「奪い合う」価値観を「ゼロから創造する」価値観へ変えていく
——小学生や中学生の子どもが経営について学ぶメリットは何ですか。
学校も実は「経営」の対象です。学校で起こるいじめやからかいなども、実は経営によってコントロールできる可能性があります。
例えば、自分が持っているゲームを友人が返してくれず「返してよ!」といってもラチがあかない場合、どうすればよいでしょうか。そのときに自分できちんと考えて「友人はゲームを返したくないのではなく、ゲームがしたいだけなんだな」とわかれば、「うちでそのゲームを一緒にやらない?」という解決策が提案できます。
このように物事を経営視点で考えられると、子ども同士で解決できることが増えると考えています。そして、子どもにそんな力があることを、大人が知ることも大切だと思います。

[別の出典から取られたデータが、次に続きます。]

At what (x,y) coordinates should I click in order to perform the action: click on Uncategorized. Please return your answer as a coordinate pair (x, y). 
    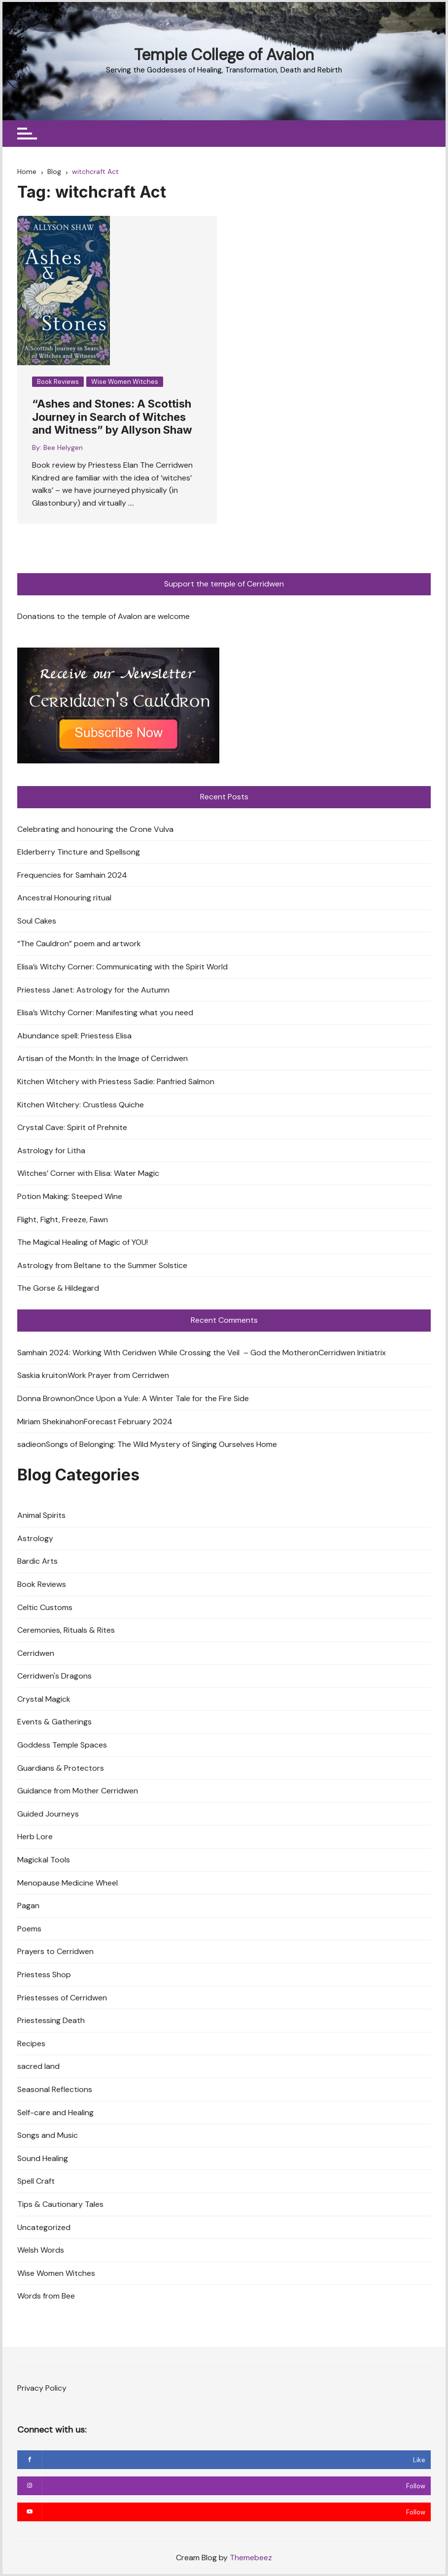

——『13歳からの経営の教科書』では、中学生同士がさまざまなビジネスに取り組んでいきます。この物語を通して子どもに伝えたかったことは何でしょうか。
伝えたかったのは「価値はゼロから創造できる」ということです。物語の冒頭、主人公は「何かビジネスをしてみたい」という個人的な欲求から行動を起こしました。しかしだんだんと、他人にも応援されるような事業を手がけ、最後には価値のないものから価値を生み出していきます。このように、人との対立が解消し、協力をあおぎながら経営していけば、価値を創造できるわけです。
経営というと「所得の奪い合い」というイメージが強いかもしれませんが、それは固定化された市場内での話。しかし実際のところ、市場はグローバルで拡大しているので「所得は創造できる」と考えています。
資源は有限、でも所得や価値は無限。この価値観が普及すれば、詐欺や強盗などで「人から奪おう」と考える子どもや大人は減るのではないでしょうか。